Andrew Lopez, chair of the Canadian County Republican Party, says public schools should seek endowments.
The head of the Republican Party for a large suburban county in Oklahoma, Andrew Lopez, signed a letter last week arguing for end of public school systems.
According to the Associated Press, Lopez, chair of the Canadian County Republican Party, said public schools should rely more on operational funds from advertising, endowments, tuition fees, and sponsorships instead of the state. The letter also argued that there should be no property taxes.
But there were two versions of the letter, with one using more extreme language on public education than the other. The first version of the letter read, “A better pathway would be to abolish public education, which is not a proper role of government, and allow the free market to determine pay and funding, eliminating the annual heartache we experience over this subject.”
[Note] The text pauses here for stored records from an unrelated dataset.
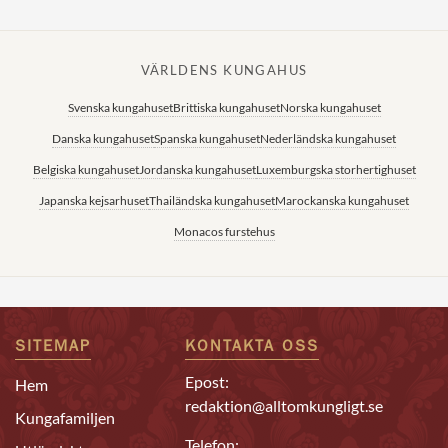
VÄRLDENS KUNGAHUS
Svenska kungahuset
Brittiska kungahuset
Norska kungahuset
Danska kungahuset
Spanska kungahuset
Nederländska kungahuset
Belgiska kungahuset
Jordanska kungahuset
Luxemburgska storhertighuset
Japanska kejsarhuset
Thailändska kungahuset
Marockanska kungahuset
Monacos furstehus
SITEMAP
KONTAKTA OSS
Epost:
Hem
redaktion@alltomkungligt.se
Kungafamiljen
Telefon:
Lopez told News 4, a local outlet, of the difference between the letters, “…we understand that it’s going to be a transition period between properly funding and dealing with education as a public institution and then letting the public assume their rightful responsibility of self education and not allowing it to be a part of government’s role.”
He said he and other Republicans had a “strong stance that education is not a proper role of government.”
Some Oklahoma Republicans disagreed with Lopez. Oklahoma Republican Party Chair Pam Pollard told the Associated Press that Lopez’s views are not the official party position. Rep. Rhonda Baker (R) who is a former teacher, told The Oklahoman, “I have always been and will continue to be a supporter of public education.”
Still, the letter confirms many fears public education funding advocates have held for years. Public education funding has declined or remained stagnant in a number of states where schools were starved during the Great Recession. Reports on states’ lack of charter school oversight and the co-location of charter schools and traditional public schools have worried teachers. On the federal level, Education Secretary Betsy DeVos has taken steps to weaken oversight of conditions at public schools while she champions a school choice model that ignores the roots of inequities in the public school system. DeVos has called public schools “a dead end.”
The letter also comes at a precarious time for lawmakers who are critical of public education spending in Oklahoma. This spring, Oklahoma teachers went on striketo restore education funding and raise new revenue for health care, public safety, and push for a 5 percent cost-of-living increase for retirees.
The strike lasted nine days and became so heated that Oklahoma Gov. Mary Fallin (R) compared teachers to a “teenage kid who wants a better car.” Special education teacher Stephani Barger told ThinkProgress at the time, “I just feel like in the 19 years I’ve been teaching, that the Oklahoma government has systematically just cut and cut and cut and given us no respect. We’re almost a hated profession in this state.”
The effects of the strike reached recent primaries and general elections. Sixteen candidates who have worked in public education in Oklahoma, including retired school counselors, current administrators, support staff, and physical education teachers, were elected to the state House and Senate in November. In August, eight lawmakers who opposed a bill increasing teacher pay lost their primaries.
Kevin Stitt (R), winner of the Oklahoma gubernatorial race, said in April that he would not have signed the teacher pay and revenue package, but changed his tune in September, when he said he would make another teacher pay increase a budget priority in 2019.